P4 - The Art Of Compromise · Slashdot Mirror

← Back to Stories (view on slashdot.org)

P4 - The Art Of Compromise

Posted by ryuzaki0 on Thursday December 14, 2000 @01:58PM from the that-o-ring-design-is-fine-in-cold-weather dept.

Buckaroo writes: "Interesting article at EETimes on what Intel's architects originally had in mind for the P4 - 1 slow ALU, 2 fast ALUs, 2 FPUs, 16K of L1 cache, 128K of L2 cache, 1 MB of external L3 cache, etc. - It was all too big and hot, so a bunch of it got the chop." This article sheds new light on the reasons behind performance problems with the chip.

5 of 117 comments (clear)

Min score:

Reason:

Sort:

PPC by Chris+Johnson · 2000-12-14 13:53 · Score: 4

So go PPC. 512K cache is _small_ for current PPCs, 1M cache is typical and 2M of cache is possible with the G4s. You don't _have_ to cling to x86 just because an industry is desperately trying to keep it hobbling along. It's possible to not use x86. For that matter, UltraSPARC cache can be up to _four_ megs.
Re:Clock by Detritus · 2000-12-14 13:22 · Score: 4

I've always wondered why one of the vendors hasn't put a divide-by-two circuit on the clock input pin of the microprocessor. Then they could claim that their 800 MHz chip was actually a 1.6 GHz chip.
A friend told me that in the early days of portable transistor radios, some manufacturers would intentionally add non-functional transistors to their radios, just so they could advertise them as N transistor radios, where larger values of N were "better".

--
Mea navis aericumbens anguillis abundat
Next breakthrough by max99ted · 2000-12-14 09:20 · Score: 4

Watched the A&E Biography on Steve Wozniak last night. One of his designs (Apple 1 methinks) was revolutionary for its time - a reduction from about one thousand chips on board to sixty - way ahead of what anyone else was doing.
Maybe it's me, but I can't think of a simliar 'breakthrough' advance in recent years. I remember reading somewhere that computers are approaching the 'limits' of current architecture design - we can only crank out so much from today's motherboard/x386 technology. I know that optical computing is slated as the next wave, but I can't help thinking that to bring this to light there needs to be a new "Apple I" breakthrough. Am I off base here?

--

Please stop APK.. you're only hurting yourself.
The real limits, IMO. by Christopher+Thomas · 2000-12-14 11:54 · Score: 5

The real reason for the chip's inherent "performance losses" is the running-string that's slowly being pulled to its breaking point -- that is, the x86 architecture.

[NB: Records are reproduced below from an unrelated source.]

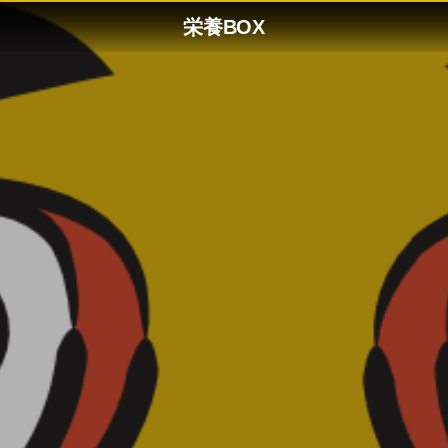
栄養BOX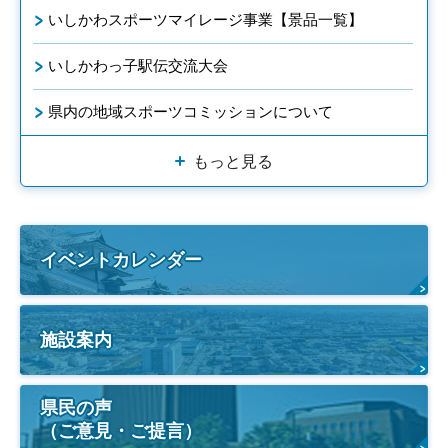
いしかわスポーツマイレージ事業【景品一覧】
いしかわっ子駅伝交流大会
県内の地域スポーツコミッションについて
もっと見る
イベントカレンダー
施設案内
県民の声
（ご意見・ご提言）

Actually, while inconvenient, the x86 architecture isn't as horrible a limit to performance as a lot of people seem to be assuming. The main problem is the extra latency in the decode stage, which lengthens the pipeline somewhat, but the P4's trace cache takes care of that.

The real problem with the P4 is that it has very wierd optimization requirements (the whole "bundle" thing) and so needs a very smart compiler if code is to run quickly. Generally, even if compilers like this exist, they aren't used (remember the original Pentium?).

The other problem with the P4 is the long pipeline, which exacerbates stall problems.

As for architecure in general, heat issues are what's limiting clock speeds (for x86 and non-x86 processors alike). However, the main limit people are noticing is the limit to the number of instructions you can run in parallel. As long as you're executing only one thread, you're not going to be able to sqeeze more operations per clock beyond a certain point. The "performance problem" isn't with clock speed - it's with people expecting new chips to do more, clock for clock, than old chips while running serial programs. This parallelism problem affects all chips - x86 and non-x86.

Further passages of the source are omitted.